Re: WIP: bloom filter in Hash Joins with batches

From: Peter Geoghegan <pg(at)heroku(dot)com>
To: Tomas Vondra <tomas(dot)vondra(at)2ndquadrant(dot)com>
Cc: Simon Riggs <simon(at)2ndquadrant(dot)com>, PostgreSQL-development <pgsql-hackers(at)postgresql(dot)org>
Subject: Re: WIP: bloom filter in Hash Joins with batches
Date: 2016-01-10 04:11:01
Message-ID: CAM3SWZTW-=EK0TfuoJuq5X1Xg=05k_vHeCrPMfvYXTDHqK0yLg@mail.gmail.com
Views: Raw Message | Whole Thread | Download mbox | Resend email
Thread:
Lists: pgsql-hackers

On Sat, Jan 9, 2016 at 11:02 AM, Tomas Vondra
<tomas(dot)vondra(at)2ndquadrant(dot)com> wrote:
> Which means the "dim.r" column has 100 different values (0-99) with uniform
> distribution. So e.g. "WHERE r < 15" matches 15%.

I think that the use of a uniform distribution to demonstrate this
patch is a bad idea, unless you want to have a conversation about the
worst case.

Look at the use cases for bloom filters in general.

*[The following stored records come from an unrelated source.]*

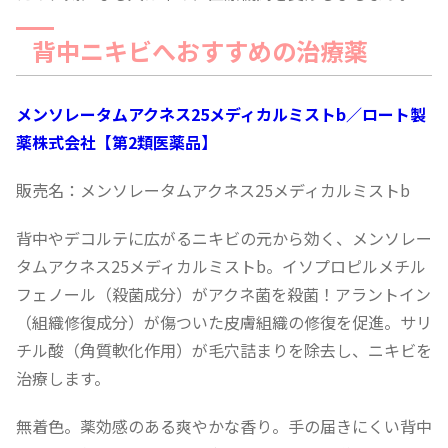
背中ニキビへおすすめの治療薬
メンソレータムアクネス25メディカルミストb／ロート製
薬株式会社【第2類医薬品】
販売名：メンソレータムアクネス25メディカルミストb
背中やデコルテに広がるニキビの元から効く、メンソレー
タムアクネス25メディカルミストb。イソプロピルメチル
フェノール（殺菌成分）がアクネ菌を殺菌！アラントイン
（組織修復成分）が傷ついた皮膚組織の修復を促進。サリ
チル酸（角質軟化作用）が毛穴詰まりを除去し、ニキビを
治療します。
無着色。薬効感のある爽やかな香り。手の届きにくい背中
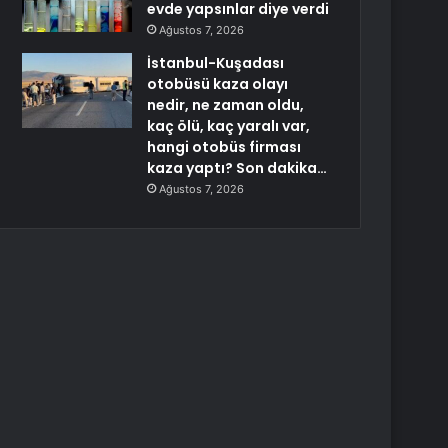
evde yapsınlar diye verdi
Ağustos 7, 2026
İstanbul-Kuşadası
otobüsü kaza olayı
nedir, ne zaman oldu,
kaç ölü, kaç yaralı var,
hangi otobüs firması
kaza yaptı? Son dakika…
Ağustos 7, 2026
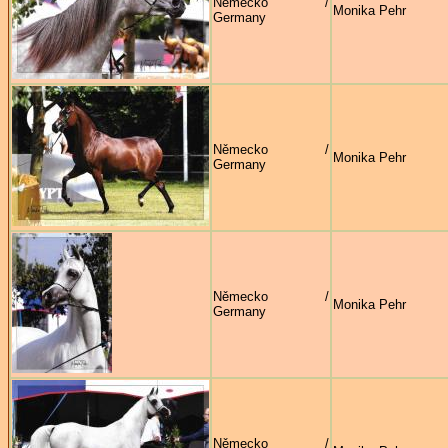
Německo /
Monika Pehr
Germany
Německo /
Monika Pehr
Germany
Německo /
Monika Pehr
Germany
Německo /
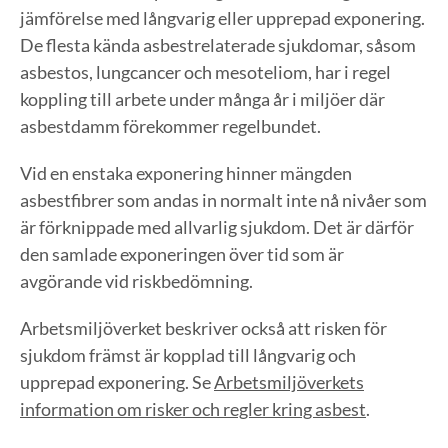
jämförelse med långvarig eller upprepad exponering.
De flesta kända asbestrelaterade sjukdomar, såsom
asbestos, lungcancer och mesoteliom, har i regel
koppling till arbete under många år i miljöer där
asbestdamm förekommer regelbundet.
Vid en enstaka exponering hinner mängden
asbestfibrer som andas in normalt inte nå nivåer som
är förknippade med allvarlig sjukdom. Det är därför
den samlade exponeringen över tid som är
avgörande vid riskbedömning.
Arbetsmiljöverket beskriver också att risken för
sjukdom främst är kopplad till långvarig och
upprepad exponering. Se
Arbetsmiljöverkets
information om risker och regler kring asbest
.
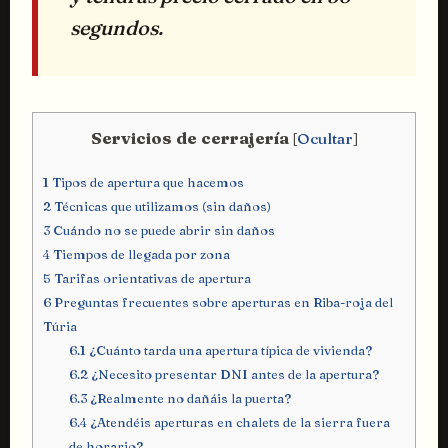
segundos.
Servicios de cerrajería
[
Ocultar
]
1
Tipos de apertura que hacemos
2
Técnicas que utilizamos (sin daños)
3
Cuándo no se puede abrir sin daños
4
Tiempos de llegada por zona
5
Tarifas orientativas de apertura
6
Preguntas frecuentes sobre aperturas en Riba-roja del
Túria
6.1
¿Cuánto tarda una apertura típica de vivienda?
6.2
¿Necesito presentar DNI antes de la apertura?
6.3
¿Realmente no dañáis la puerta?
6.4
¿Atendéis aperturas en chalets de la sierra fuera
de horario?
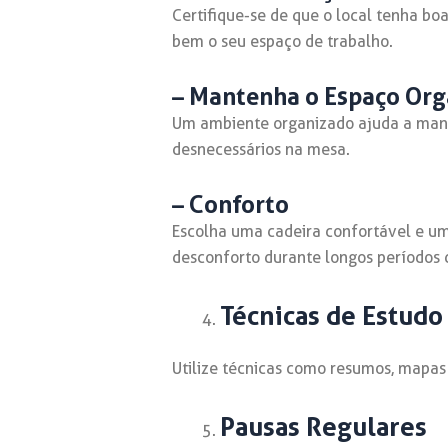
Certifique-se de que o local tenha bo
bem o seu espaço de trabalho.
– Mantenha o Espaço Or
Um ambiente organizado ajuda a mante
desnecessários na mesa.
– Conforto
Escolha uma cadeira confortável e uma
desconforto durante longos períodos 
Técnicas de Estudo 
Utilize técnicas como resumos, mapas 
Pausas Regulares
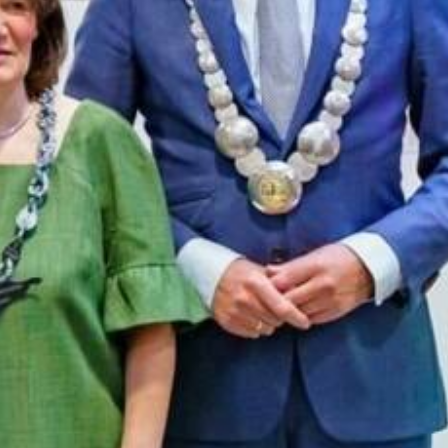
Wat is Wij.Doen.Groen.?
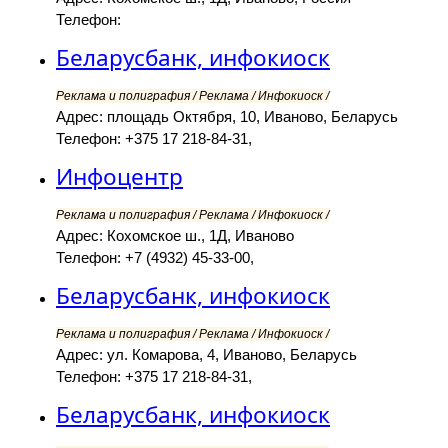
Телефон:
Беларусбанк, инфокиоск
Реклама и полиграфия / Реклама / Инфокиоск /
Адрес: площадь Октября, 10, Иваново, Беларусь
Телефон: +375 17 218-84-31,
Инфоцентр
Реклама и полиграфия / Реклама / Инфокиоск /
Адрес: Кохомское ш., 1Д, Иваново
Телефон: +7 (4932) 45-33-00,
Беларусбанк, инфокиоск
Реклама и полиграфия / Реклама / Инфокиоск /
Адрес: ул. Комарова, 4, Иваново, Беларусь
Телефон: +375 17 218-84-31,
Беларусбанк, инфокиоск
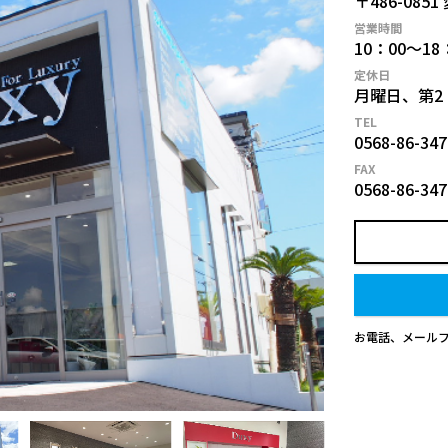
〒486-085
営業時間
10：00～18
定休日
月曜日、第2
TEL
0568-86-347
FAX
0568-86-347
お電話、メール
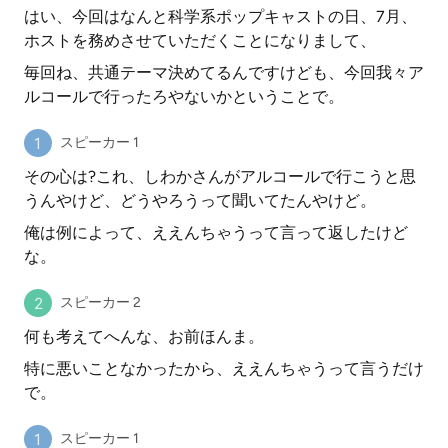
はい、今回はなんと科学系ポップキャストの日、7月、
ホストを務めさせていただくことになりまして、
毎回ね、共通テーマ決めてるんですけども、今回我々ア
ルコールで行ったろやないかということで。
スピーカー 1
その心は?これ、しわかさんがアルコールで行こうと思
うんやけど、どうやろうって聞いてたんやけど。
俺は例によって、ええんちゃうって言って返したけど
な。
スピーカー 2
何も考えてへんな、お前ほんま。
特に悪いことなかったから、ええんちゃうって言うだけ
で。
スピーカー 1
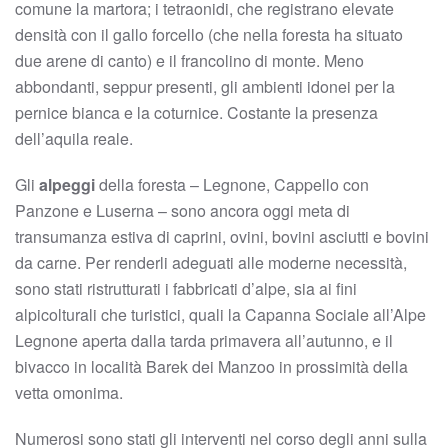
comune la martora; i tetraonidi, che registrano elevate
densità con il gallo forcello (che nella foresta ha situato
due arene di canto) e il francolino di monte. Meno
abbondanti, seppur presenti, gli ambienti idonei per la
pernice bianca e la coturnice. Costante la presenza
dell’aquila reale.
Gli
alpeggi
della foresta – Legnone, Cappello con
Panzone e Luserna – sono ancora oggi meta di
transumanza estiva di caprini, ovini, bovini asciutti e bovini
da carne. Per renderli adeguati alle moderne necessità,
sono stati ristrutturati i fabbricati d’alpe, sia ai fini
alpicolturali che turistici, quali la Capanna Sociale all’Alpe
Legnone aperta dalla tarda primavera all’autunno, e il
bivacco in località Barek dei Manzoo in prossimità della
vetta omonima.
Numerosi sono stati gli interventi nel corso degli anni sulla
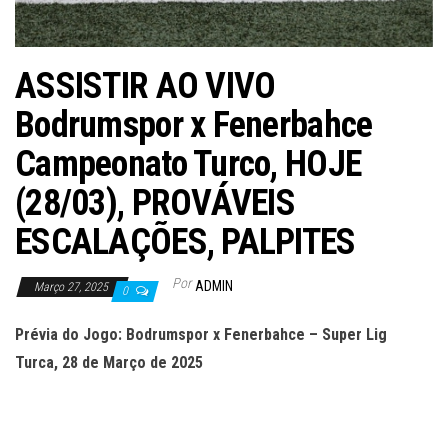
ASSISTIR AO VIVO
Bodrumspor x Fenerbahce
Campeonato Turco, HOJE
(28/03), PROVÁVEIS
ESCALAÇÕES, PALPITES
Por
ADMIN
Março 27, 2025
0
Prévia do Jogo: Bodrumspor x Fenerbahce – Super Lig
Turca, 28 de Março de 2025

They're almost all
some variation on the same theme: checking a bloom filter
inexpensively, to avoid an expensive cache miss (of some fashion). The
Google Chrome web browser uses a bloom filter for malicious URLs. It
usually avoids consulting Google's servers about whether or not any
given URL that is visited is malicious by using the bloom filter. This
is effective in large part because the top 100 websites ranked by
popularity have a huge falloff in popularity as you go down the list.
It looks like a Zipfian distribution, and so I imagine they get pretty
far with a very small bloom filter, even though in theory the chances
of any given valid URL resulting in a cache miss is very high.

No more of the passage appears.